Abstract: Large Language Models (LLMs) have benefited enormously from scaling, yet these gains are bounded by five fundamental limitations: (1) hallucination, (2) context compression, (3) reasoning degradation, (4) retrieval fragility, and (5) multimodal misalignment. While existing surveys describe these phenomena empirically, they lack a rigorous theoretical synthesis connecting them to the foundational limits of computation, information, and learning. This work closes that gap by presenting a unified, proof-informed framework that formalizes the innate theoretical ceilings of LLM scaling. First, computability and uncomputability imply an irreducible residue of error: for any computably enumerable model family, diagonalization guarantees inputs on which some model must fail, and undecidable queries (e.g., halting-style tasks) induce infinite failure sets for all computable predictors. Second, information-theoretic and statistical constraints bound attainable accuracy even on decidable tasks, finite description length enforces compression error, and long-tail factual knowledge requires prohibitive sample complexity. Third, geometric and computational effects compress long contexts far below their nominal size due to positional under-training, encoding attenuation, and softmax crowding. We further show how likelihood-based training favors pattern completion over inference, how retrieval under token limits suffers from semantic drift and coupling noise, and how multimodal scaling inherits shallow cross-modal alignment. Across sections, we pair theorems and empirical evidence to outline where scaling helps, where it saturates, and where it cannot progress, providing both theoretical foundations and practical mitigation paths like bounded-oracle retrieval, positional curricula, and sparse or hierarchical attention.

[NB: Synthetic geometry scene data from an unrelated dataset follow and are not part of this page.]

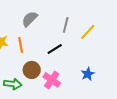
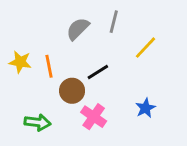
gray semicircle: (30, 19) -> (78, 29), moved
gray line: (66, 25) -> (114, 22), moved
brown circle: (32, 70) -> (72, 91), moved

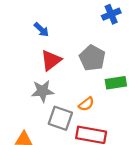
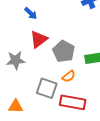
gray pentagon: (92, 58) -> (64, 51), moved
gray star: (43, 91) -> (16, 60), moved

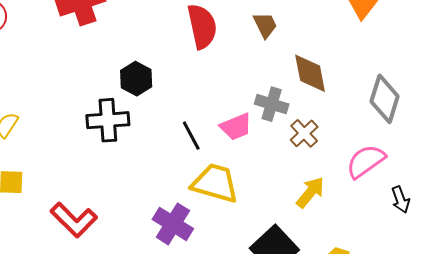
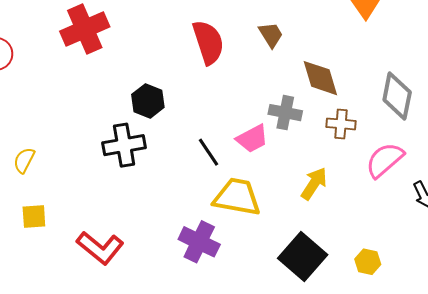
brown cross: (304, 133) -> (341, 124), moved, turned -36
yellow arrow: (310, 192) -> (314, 184), moved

Submission Type: Long submission (more than 12 pages of main content)
Changes Since Last Submission: The following changes have been made in the revised manuscript:
**Theorem 2 proof corrected (Section 2.1).** The reviewer identified that the original construction $i_k := k \bmod (k+1)$ evaluates to $k$ for all $k \geq 0$, collapsing the result to Theorem 1's single-failure guarantee. We replaced this with a Cantor pairing construction: letting $\pi: \mathbb{N} \to \mathbb{N} \times \mathbb{N}$ be the inverse of $\langle a,b \rangle = \frac{(a+b)(a+b+1)}{2} + a$, we set $i_k := a_k$ where $\pi(k) = (a_k, b_k)$. Since every model index $i$ appears as the first component for infinitely many $k$ (one per $b \in \mathbb{N}$), the construction $f'(s_k) := \mathrm{flip}(h_{i_k}(s_k))$ now correctly forces each model to hallucinate on infinitely many inputs. The theorem statement and all downstream arguments are unchanged.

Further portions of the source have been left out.